PROBLEM DETAILS => For the material below, return exactly the lines starting at the one holding "are here to guide you with proper us" and ending at the one holding "of the Immigration Rules. The", counting both as part of the range.

INPUT =>
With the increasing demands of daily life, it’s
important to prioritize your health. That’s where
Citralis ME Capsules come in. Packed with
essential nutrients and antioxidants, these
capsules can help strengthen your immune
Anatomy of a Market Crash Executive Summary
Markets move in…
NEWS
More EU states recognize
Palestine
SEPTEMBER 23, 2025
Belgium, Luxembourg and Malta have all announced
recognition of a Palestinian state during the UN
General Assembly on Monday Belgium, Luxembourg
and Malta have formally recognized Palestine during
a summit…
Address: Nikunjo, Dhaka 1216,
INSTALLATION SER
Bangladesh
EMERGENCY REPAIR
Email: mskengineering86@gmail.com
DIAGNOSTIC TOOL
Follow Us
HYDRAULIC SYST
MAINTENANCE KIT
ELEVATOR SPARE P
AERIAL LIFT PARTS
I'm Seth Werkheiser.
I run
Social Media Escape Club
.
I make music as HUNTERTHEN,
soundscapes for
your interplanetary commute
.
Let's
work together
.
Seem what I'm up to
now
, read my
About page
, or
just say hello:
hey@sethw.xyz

==

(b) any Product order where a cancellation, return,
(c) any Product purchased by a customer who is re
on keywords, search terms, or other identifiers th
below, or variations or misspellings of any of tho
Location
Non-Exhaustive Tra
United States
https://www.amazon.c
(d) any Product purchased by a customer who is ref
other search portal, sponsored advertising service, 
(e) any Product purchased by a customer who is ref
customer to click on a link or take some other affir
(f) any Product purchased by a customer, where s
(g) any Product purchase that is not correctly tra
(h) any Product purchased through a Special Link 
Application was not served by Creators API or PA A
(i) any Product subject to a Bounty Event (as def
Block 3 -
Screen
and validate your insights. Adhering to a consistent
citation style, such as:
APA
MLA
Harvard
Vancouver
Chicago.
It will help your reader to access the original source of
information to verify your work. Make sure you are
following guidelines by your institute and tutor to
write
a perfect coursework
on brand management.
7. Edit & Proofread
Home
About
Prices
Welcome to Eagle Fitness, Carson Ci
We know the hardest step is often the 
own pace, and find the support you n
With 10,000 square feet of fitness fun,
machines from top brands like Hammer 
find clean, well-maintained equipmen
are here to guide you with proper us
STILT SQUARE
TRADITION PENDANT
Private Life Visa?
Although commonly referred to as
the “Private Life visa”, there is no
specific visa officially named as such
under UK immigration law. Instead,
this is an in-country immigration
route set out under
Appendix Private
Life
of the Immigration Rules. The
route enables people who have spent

SOLVED EXERCISE =>
are here to guide you with proper us
STILT SQUARE
TRADITION PENDANT
Private Life Visa?
Although commonly referred to as
the “Private Life visa”, there is no
specific visa officially named as such
under UK immigration law. Instead,
this is an in-country immigration
route set out under
Appendix Private
Life
of the Immigration Rules. The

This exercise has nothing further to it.